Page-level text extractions
::::::

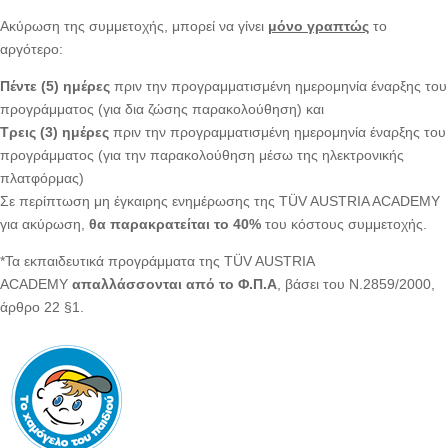
Ακύρωση της συμμετοχής, μπορεί να γίνει
μόνο γραπτώς
το
αργότερο:
Πέντε (5) ημέρες
πριν την προγραμματισμένη ημερομηνία έναρξης του
προγράμματος (για δια ζώσης παρακολούθηση) και
Τρεις (3) ημέρες
πριν την προγραμματισμένη ημερομηνία έναρξης του
προγράμματος (για την παρακολούθηση μέσω της ηλεκτρονικής
πλατφόρμας)
Σε περίπτωση μη έγκαιρης ενημέρωσης της TÜV AUSTRIA ACADEMY
για ακύρωση,
θα παρακρατείται το 40%
του κόστους συμμετοχής.
*Τα εκπαιδευτικά προγράμματα της TÜV AUSTRIA
ACADEMY
απαλλάσσονται από το Φ.Π.Α
, βάσει του Ν.2859/2000,
άρθρο 22 §1.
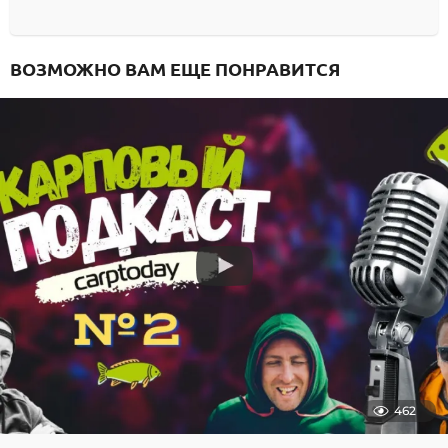
ВОЗМОЖНО ВАМ ЕЩЕ ПОНРАВИТСЯ
462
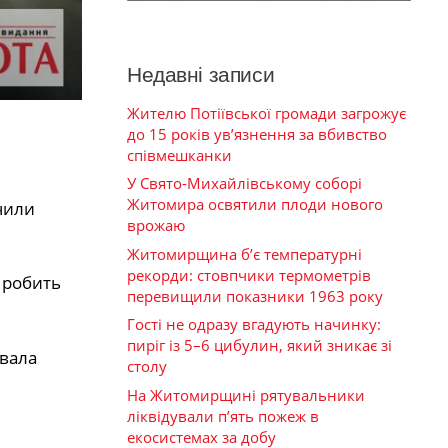
Недавні записи
Жителю Потіївської громади загрожує
до 15 років ув’язнення за вбивство
співмешканки
У Свято-Михайлівському соборі
Житомира освятили плоди нового
чили
врожаю
Житомирщина б’є температурні
рекорди: стовпчики термометрів
, робить
перевищили показники 1963 року
Гості не одразу вгадують начинку:
пиріг із 5–6 цибулин, який зникає зі
увала
столу
На Житомирщині рятувальники
ліквідували п’ять пожеж в
екосистемах за добу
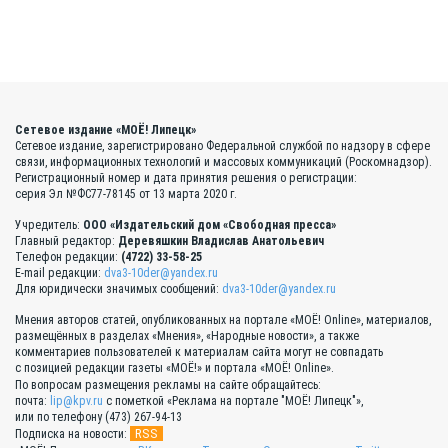
Сетевое издание «МОЁ! Липецк»
Сетевое издание, зарегистрировано Федеральной службой по надзору в сфере
связи, информационных технологий и массовых коммуникаций (Роскомнадзор).
Регистрационный номер и дата принятия решения о регистрации:
серия Эл №ФС77-78145 от 13 марта 2020 г.
Учредитель:
ООО «Издательский дом «Свободная пресса»
Главный редактор:
Деревяшкин Владислав Анатольевич
Телефон редакции:
(4722) 33-58-25
E-mail редакции:
dva3-10der@yandex.ru
Для юридически значимых сообщений:
dva3-10der@yandex.ru
Мнения авторов статей, опубликованных на портале «МОЁ! Online», материалов,
размещённых в разделах «Мнения», «Народные новости», а также
комментариев пользователей к материалам сайта могут не совпадать
с позицией редакции газеты «МОЁ!» и портала «МОЁ! Online».
По вопросам размещения рекламы на сайте обращайтесь:
почта:
lip@kpv.ru
с пометкой «Реклама на портале "МОЁ! Липецк"»,
или по телефону (473) 267-94-13
RSS
Подписка на новости:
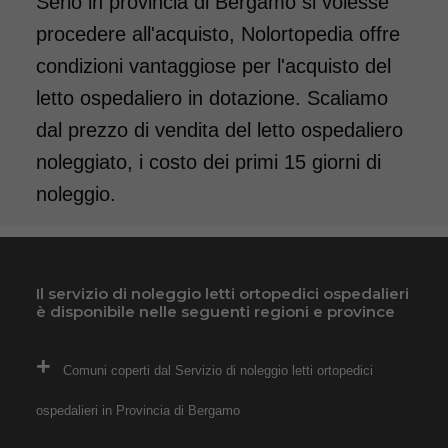
Serio in provincia di Bergamo si volesse
procedere all'acquisto, Nolortopedia offre
condizioni vantaggiose per l'acquisto del
letto ospedaliero in dotazione. Scaliamo
dal prezzo di vendita del letto ospedaliero
noleggiato, i costo dei primi 15 giorni di
noleggio.
Il servizio di noleggio letti ortopedici ospedalieri
è disponibile nelle seguenti regioni e province
Comuni coperti dal Servizio di noleggio letti ortopedici
ospedalieri in Provincia di Bergamo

::::::

What you have to do:
Return the opening line of the data above and every line after it up to and including the line that holds "Сетевое издание, зарегистрировано"; pictures stay out.

Reply:
Ακύρωση της συμμετοχής, μπορεί να γίνει
μόνο γραπτώς
το
αργότερο:
Πέντε (5) ημέρες
πριν την προγραμματισμένη ημερομηνία έναρξης του
προγράμματος (για δια ζώσης παρακολούθηση) και
Τρεις (3) ημέρες
πριν την προγραμματισμένη ημερομηνία έναρξης του
προγράμματος (για την παρακολούθηση μέσω της ηλεκτρονικής
πλατφόρμας)
Σε περίπτωση μη έγκαιρης ενημέρωσης της TÜV AUSTRIA ACADEMY
για ακύρωση,
θα παρακρατείται το 40%
του κόστους συμμετοχής.
*Τα εκπαιδευτικά προγράμματα της TÜV AUSTRIA
ACADEMY
απαλλάσσονται από το Φ.Π.Α
, βάσει του Ν.2859/2000,
άρθρο 22 §1.
ВОЗМОЖНО ВАМ ЕЩЕ ПОНРАВИТСЯ
462
Недавні записи
Жителю Потіївської громади загрожує
до 15 років ув’язнення за вбивство
співмешканки
У Свято-Михайлівському соборі
Житомира освятили плоди нового
чили
врожаю
Житомирщина б’є температурні
рекорди: стовпчики термометрів
, робить
перевищили показники 1963 року
Гості не одразу вгадують начинку:
пиріг із 5–6 цибулин, який зникає зі
увала
столу
На Житомирщині рятувальники
ліквідували п’ять пожеж в
екосистемах за добу
Сетевое издание «МОЁ! Липецк»
Сетевое издание, зарегистрировано Федеральной службой по надзору в сфере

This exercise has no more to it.